I have an abstract class A and several implementations of it. I expect this to change over time by adding more implementations.

I also have an interface that does something in instances of the above class hierarchy (e.g. prints them).

I want the interface implementations to provide some special functions for some subclasses of A and default functionality for the rest.

I hope this example clarifies the situation:

abstract class A { } class B extends A { } class C extends A { } interface Processor { public void process(A a); } class SimpleProcessor implements Processor { //I want this to be called when argument is instance of A or C or any //new class that will be added in the future public void process(A a) { //Line 14 System.out.println("Default processing"); } //I want this to be called when argument is instance of B public void process(B b) { System.out.println("Special processing"); } } public class Runner { public static void main(String[] args) { B b = new B(); Processor p = new SimpleProcessor(); p.process(b); } }

This example prints "Default Processing". The problem is that the method that will be executed is selected based on the interface compilation time type. Is there a way (or a design pattern) for this program to print “Special Processing” without adding a list to line 14

 if (a instance of B) process( (B) a );

for every class that needs special treatment?

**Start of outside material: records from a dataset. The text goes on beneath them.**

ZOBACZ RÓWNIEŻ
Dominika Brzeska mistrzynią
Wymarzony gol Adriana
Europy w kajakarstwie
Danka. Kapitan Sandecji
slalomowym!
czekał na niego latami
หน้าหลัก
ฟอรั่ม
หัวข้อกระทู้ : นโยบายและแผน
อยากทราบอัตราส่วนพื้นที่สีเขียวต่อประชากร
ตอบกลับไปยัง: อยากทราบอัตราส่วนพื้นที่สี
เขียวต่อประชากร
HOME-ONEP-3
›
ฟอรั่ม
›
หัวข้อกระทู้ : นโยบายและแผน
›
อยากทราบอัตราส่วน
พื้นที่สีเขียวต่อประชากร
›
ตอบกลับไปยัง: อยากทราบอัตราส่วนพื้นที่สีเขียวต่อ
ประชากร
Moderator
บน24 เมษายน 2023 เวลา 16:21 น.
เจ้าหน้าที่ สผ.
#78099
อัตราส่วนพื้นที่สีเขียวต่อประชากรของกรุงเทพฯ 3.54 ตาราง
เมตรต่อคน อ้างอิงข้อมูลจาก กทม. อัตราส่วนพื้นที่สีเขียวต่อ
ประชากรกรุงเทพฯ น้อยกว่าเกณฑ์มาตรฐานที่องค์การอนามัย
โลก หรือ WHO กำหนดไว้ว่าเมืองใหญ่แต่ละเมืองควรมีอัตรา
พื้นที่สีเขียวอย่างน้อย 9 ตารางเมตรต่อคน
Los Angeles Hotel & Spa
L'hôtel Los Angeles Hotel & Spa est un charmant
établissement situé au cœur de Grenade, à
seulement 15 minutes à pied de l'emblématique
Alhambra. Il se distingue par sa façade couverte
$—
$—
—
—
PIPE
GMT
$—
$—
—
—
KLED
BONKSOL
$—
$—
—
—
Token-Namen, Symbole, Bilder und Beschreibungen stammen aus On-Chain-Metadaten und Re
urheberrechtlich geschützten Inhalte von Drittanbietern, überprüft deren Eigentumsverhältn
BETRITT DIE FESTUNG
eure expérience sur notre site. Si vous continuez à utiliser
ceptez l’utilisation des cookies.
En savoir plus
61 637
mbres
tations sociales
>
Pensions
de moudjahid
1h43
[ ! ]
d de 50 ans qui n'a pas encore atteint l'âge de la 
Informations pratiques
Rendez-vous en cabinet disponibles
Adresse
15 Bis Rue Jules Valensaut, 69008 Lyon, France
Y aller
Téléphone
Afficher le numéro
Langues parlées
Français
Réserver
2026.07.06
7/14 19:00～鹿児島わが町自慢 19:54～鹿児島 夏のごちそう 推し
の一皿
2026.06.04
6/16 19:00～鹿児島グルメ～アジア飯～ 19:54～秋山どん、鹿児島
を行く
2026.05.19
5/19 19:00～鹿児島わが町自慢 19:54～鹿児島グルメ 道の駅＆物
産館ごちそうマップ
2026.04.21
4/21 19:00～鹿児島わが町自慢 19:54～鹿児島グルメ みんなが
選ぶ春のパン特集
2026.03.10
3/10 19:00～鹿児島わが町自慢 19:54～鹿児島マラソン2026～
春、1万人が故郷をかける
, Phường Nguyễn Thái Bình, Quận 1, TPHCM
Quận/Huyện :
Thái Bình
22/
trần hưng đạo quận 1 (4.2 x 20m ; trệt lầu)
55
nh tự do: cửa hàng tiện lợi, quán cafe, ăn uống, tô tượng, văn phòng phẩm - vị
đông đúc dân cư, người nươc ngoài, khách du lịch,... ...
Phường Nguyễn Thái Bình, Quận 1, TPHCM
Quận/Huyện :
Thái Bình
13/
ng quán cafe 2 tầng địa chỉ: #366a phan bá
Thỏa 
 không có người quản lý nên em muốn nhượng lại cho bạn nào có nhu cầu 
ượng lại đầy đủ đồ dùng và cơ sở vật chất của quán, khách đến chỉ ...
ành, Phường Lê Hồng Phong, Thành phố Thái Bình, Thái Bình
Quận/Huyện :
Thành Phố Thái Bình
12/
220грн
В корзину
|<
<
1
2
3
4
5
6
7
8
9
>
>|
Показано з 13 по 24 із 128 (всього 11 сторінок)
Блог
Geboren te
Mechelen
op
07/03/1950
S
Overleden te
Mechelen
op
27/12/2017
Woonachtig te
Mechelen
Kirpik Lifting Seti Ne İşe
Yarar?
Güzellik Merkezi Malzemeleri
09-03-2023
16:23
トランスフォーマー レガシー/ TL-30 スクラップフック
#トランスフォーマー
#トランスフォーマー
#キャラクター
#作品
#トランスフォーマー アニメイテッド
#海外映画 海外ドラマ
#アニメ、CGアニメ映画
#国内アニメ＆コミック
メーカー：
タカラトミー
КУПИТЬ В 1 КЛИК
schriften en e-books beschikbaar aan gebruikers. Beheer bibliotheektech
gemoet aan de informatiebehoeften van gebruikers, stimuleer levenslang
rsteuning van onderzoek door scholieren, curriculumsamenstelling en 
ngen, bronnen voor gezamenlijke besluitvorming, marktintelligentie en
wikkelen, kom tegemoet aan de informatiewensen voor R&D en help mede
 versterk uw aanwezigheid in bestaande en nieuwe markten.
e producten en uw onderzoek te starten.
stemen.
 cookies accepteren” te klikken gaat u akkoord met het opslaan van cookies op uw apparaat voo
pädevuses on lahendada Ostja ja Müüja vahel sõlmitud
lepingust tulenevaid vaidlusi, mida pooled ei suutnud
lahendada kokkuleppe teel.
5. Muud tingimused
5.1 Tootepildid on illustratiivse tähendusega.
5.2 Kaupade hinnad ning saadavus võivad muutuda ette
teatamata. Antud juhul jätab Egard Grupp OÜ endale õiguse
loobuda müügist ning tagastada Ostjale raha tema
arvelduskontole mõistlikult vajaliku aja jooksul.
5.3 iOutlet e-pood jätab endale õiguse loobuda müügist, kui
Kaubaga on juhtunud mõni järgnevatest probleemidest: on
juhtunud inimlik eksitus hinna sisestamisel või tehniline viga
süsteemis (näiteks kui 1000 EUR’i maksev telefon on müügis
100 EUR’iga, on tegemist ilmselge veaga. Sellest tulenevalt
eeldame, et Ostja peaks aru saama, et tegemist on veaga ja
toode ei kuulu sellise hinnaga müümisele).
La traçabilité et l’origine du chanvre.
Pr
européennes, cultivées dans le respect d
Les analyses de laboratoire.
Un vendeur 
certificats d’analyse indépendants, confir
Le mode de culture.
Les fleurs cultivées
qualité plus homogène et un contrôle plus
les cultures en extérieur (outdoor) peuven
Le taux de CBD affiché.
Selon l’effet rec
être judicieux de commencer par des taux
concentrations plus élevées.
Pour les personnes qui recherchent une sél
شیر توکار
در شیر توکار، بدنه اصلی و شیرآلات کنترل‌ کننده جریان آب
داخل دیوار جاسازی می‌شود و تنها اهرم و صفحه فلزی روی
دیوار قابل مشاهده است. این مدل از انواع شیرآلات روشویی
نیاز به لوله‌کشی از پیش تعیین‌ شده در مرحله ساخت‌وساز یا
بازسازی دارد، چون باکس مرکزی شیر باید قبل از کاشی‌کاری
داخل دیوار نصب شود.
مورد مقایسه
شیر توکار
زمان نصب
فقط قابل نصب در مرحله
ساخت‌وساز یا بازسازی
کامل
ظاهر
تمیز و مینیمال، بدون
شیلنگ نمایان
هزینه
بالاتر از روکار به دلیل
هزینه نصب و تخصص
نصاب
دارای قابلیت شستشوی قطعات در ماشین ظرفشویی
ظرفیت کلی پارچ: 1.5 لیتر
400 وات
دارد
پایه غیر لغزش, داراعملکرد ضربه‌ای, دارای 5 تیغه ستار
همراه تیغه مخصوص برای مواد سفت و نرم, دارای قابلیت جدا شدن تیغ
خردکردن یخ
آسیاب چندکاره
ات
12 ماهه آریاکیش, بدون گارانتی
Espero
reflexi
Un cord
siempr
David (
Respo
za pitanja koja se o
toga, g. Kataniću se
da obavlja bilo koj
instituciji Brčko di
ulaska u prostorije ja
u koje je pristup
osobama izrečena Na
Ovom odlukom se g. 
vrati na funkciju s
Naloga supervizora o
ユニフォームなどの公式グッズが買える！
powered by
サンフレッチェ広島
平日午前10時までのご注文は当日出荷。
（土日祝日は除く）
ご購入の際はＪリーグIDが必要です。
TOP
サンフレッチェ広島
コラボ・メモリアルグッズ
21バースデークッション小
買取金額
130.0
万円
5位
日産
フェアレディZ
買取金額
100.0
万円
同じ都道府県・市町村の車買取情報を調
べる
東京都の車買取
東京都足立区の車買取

I looked at visitor , but this does not seem to be an improvement, because I do not want to “foul” the processor interface with the methods for each subclass A, as more subclasses of A.

In other words, I want the implementation of the interface:

  • provides a custom method implementation for specific subclasses of A
  • provide a default implementation for classes to be added in the future
  • avoid listing all classes in a large if-then-else list

Thanks!!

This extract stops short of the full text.